Funzioni dei perossisomi

I perossisomi sono molto abbondanti in quelle cellule che hanno funzione di detossificazione (fegato e rene). Al loro interno avvengono reazioni di ossidazione che producono perossido d’idrogeno, che viene degradato tramite reazioni di detossificazione.

Detossificazione da H2O2: catalasi

All’interno dei perossisomi una grande quantità di molecole organiche vengono ossidate attraverso enzimi appartenenti alla classe delle ossidasi. Gli elettroni persi vengono accettati dall’ossigeno, che diventa perossido di idrogeno (H2O2).

Il perossido di idrogeno è un composto tossico che diventa il substrato della catalasi, che può catalizzare due reazioni:

  • Il perossido di idrogeno viene scisso in acqua e ossigeno. Funzione catalatica della catalasi.
  • Il perossido di idrogeno viene utilizzato per ossidare altri substrati organici, alcuni nocivi per l’organismo come acido formico, formaldeide, fenoli, nitriti, alcol etilico. In questo caso la catalasi funziona in modalità perossidasica.

In 8.2 vediamo una reazione catalizzata da una ossidasi che porta alla formazione di H2O2. In 8.3 vediamo la catalasi che funziona con modalità catalatica, mentre il 8.4 funziona con modalità perossidasica. Con RH2 indichiamo un qualsiasi composto organico che deve essere ossidato.

La catalasi può avere attività catalatica o attività perossidasica

La catalasi è l’enzima più abbondante nei perossisomi e la sua presenza è fondamentale per evitare che il perossido di idrogeno diffonda nel citoplasma. In questo modo i perossisomi sono in grado di detossificare l’organismo da sostanze nocive, anche estranee (xenobiotici).

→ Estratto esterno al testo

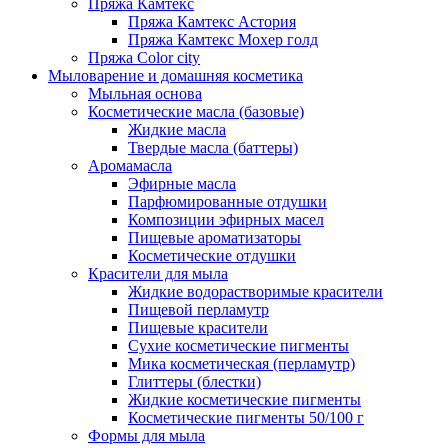
Пряжа Камтекс
Пряжа Камтекс Астория
Пряжа Камтекс Мохер голд
Пряжа Color city
Мыловарение и домашняя косметика
Мыльная основа
Косметические масла (базовые)
Жидкие масла
Твердые масла (баттеры)
Аромамасла
Эфирные масла
Парфюмированные отдушки
Композиции эфирных масел
Пищевые ароматизаторы
Косметические отдушки
Красители для мыла
Жидкие водорастворимые красители
Пищевой перламутр
Пищевые красители
Сухие косметические пигменты
Мика косметическая (перламутр)
Глиттеры (блестки)
Жидкие косметические пигменты
Косметические пигменты 50/100 г
Формы для мыла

Neutralizzazione dei radicali liberi

Gli enzimi presenti nei perossisomi sono coinvolti nella rimozione dei radicali liberi. Tra gli enzimi coinvolti non c’è solo la catalasi ma anche enzimi presenti come superossido dismutasi e glutatione perossidasi. Questi ultimi due li troviamo anche all’interno del citoplasma.

Beta-ossidazione

Nei perossisomi avviene la beta-ossidazione degli acidi grassi a lunga catena, mentre gli acidi grassi più piccoli vengono ossidati nei mitocondri. I mitocondri non sono in grado di catabolizzare né gli acidi grassi a catena molto lunga (dai 20-22 atomi di carbonio fino a 26) né gli acidi grassi ramificati.

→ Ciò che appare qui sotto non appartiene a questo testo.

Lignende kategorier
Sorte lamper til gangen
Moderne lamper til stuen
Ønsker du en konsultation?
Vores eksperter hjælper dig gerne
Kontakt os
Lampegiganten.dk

Se la beta-ossidazione nei perossisomi non può avvenire si possono manifestazione delle condizioni patologiche, come l’adrenoleucodistrofia legata al cromosoma X. In questa patologia l’organismo non è il grado di catabolizzare l’acido cerotico, che è un acido grasso saturo a 26 atomi di carbonio. L’accumulo di questa molecola provoca danni alla mielina, che si manifestano sotto forma di disfunzioni neurologiche. Questa patologia appartiene alla famiglia delle malattie demielinizzanti.

Nei perossisomi avviene anche l’alfa-ossidazione degli acidi grassi, fondamentale per il catabolismo degli acidi grassi ramificati. Gli acidi grassi vengono dapprima linearizzati e/o accorciati a molecole con meno di 16 atomi di carbonio, poi passano nei mitocondri dove la loro degradazione viene completata.



Sintesi di lipidi particolari

  • Plasmalogeno: fosfolipide con legami insaturi, componente della mielina.
  • Acidi biliari: derivano dal colesterolo e sono importanti per l’assimilazione dei grassi nell’intestino.
  • Dolicolo: ha un ruolo chiave nella modificazione post-traduzionale delle proteine, in particolare nella N-glicosilazione nel reticolo endoplasmatico.